▶ _Activity_
What is needed is an exact retyping of each entry, pictures excluded.
··· Data section ···
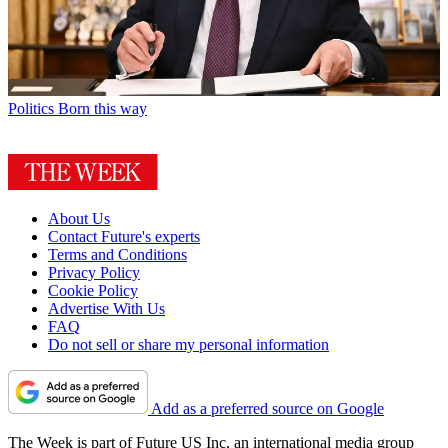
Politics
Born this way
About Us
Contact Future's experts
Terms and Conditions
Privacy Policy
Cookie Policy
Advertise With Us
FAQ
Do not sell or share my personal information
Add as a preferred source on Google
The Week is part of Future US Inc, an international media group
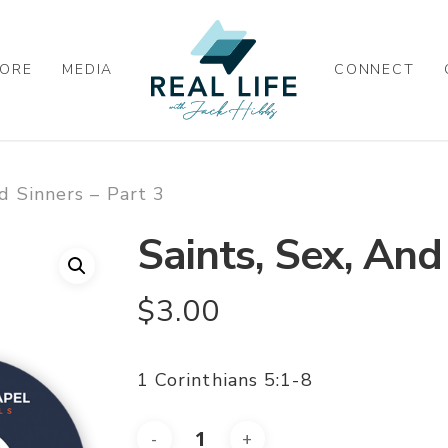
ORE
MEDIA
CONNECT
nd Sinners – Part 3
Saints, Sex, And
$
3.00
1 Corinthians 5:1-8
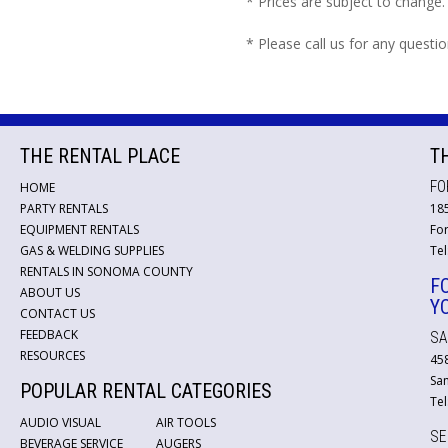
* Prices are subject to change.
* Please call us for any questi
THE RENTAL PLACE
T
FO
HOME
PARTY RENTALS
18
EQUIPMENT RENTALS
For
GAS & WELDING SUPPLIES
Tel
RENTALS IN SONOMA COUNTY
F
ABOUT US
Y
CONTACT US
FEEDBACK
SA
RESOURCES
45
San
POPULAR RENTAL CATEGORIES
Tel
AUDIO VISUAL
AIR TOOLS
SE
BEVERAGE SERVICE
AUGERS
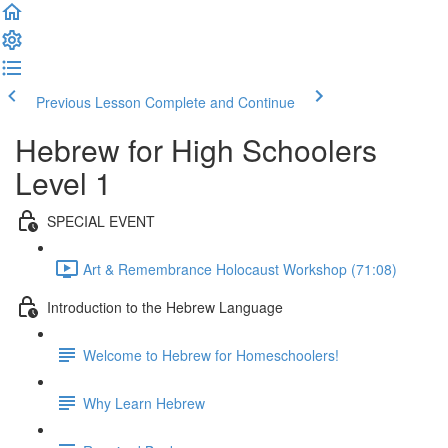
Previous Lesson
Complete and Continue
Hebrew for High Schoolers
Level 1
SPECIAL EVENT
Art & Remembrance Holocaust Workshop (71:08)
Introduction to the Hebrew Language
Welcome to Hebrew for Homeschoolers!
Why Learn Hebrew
···
▶ _Solution to the problem_
Politics
Born this way
About Us
Contact Future's experts
Terms and Conditions
Privacy Policy
Cookie Policy
Advertise With Us
FAQ
Do not sell or share my personal information
Add as a preferred source on Google
The Week is part of Future US Inc, an international media group
ORE
MEDIA
CONNECT
nd Sinners – Part 3
Saints, Sex, And
$
3.00
1 Corinthians 5:1-8
* Prices are subject to change.
* Please call us for any questi
THE RENTAL PLACE
T
FO
HOME
PARTY RENTALS
18
EQUIPMENT RENTALS
For
GAS & WELDING SUPPLIES
Tel
RENTALS IN SONOMA COUNTY
F
ABOUT US
Y
CONTACT US
FEEDBACK
SA
RESOURCES
45
San
POPULAR RENTAL CATEGORIES
Tel
AUDIO VISUAL
AIR TOOLS
SE
BEVERAGE SERVICE
AUGERS
Previous Lesson
Complete and Continue
Hebrew for High Schoolers
Level 1
SPECIAL EVENT
Art & Remembrance Holocaust Workshop (71:08)
Introduction to the Hebrew Language
Welcome to Hebrew for Homeschoolers!
Why Learn Hebrew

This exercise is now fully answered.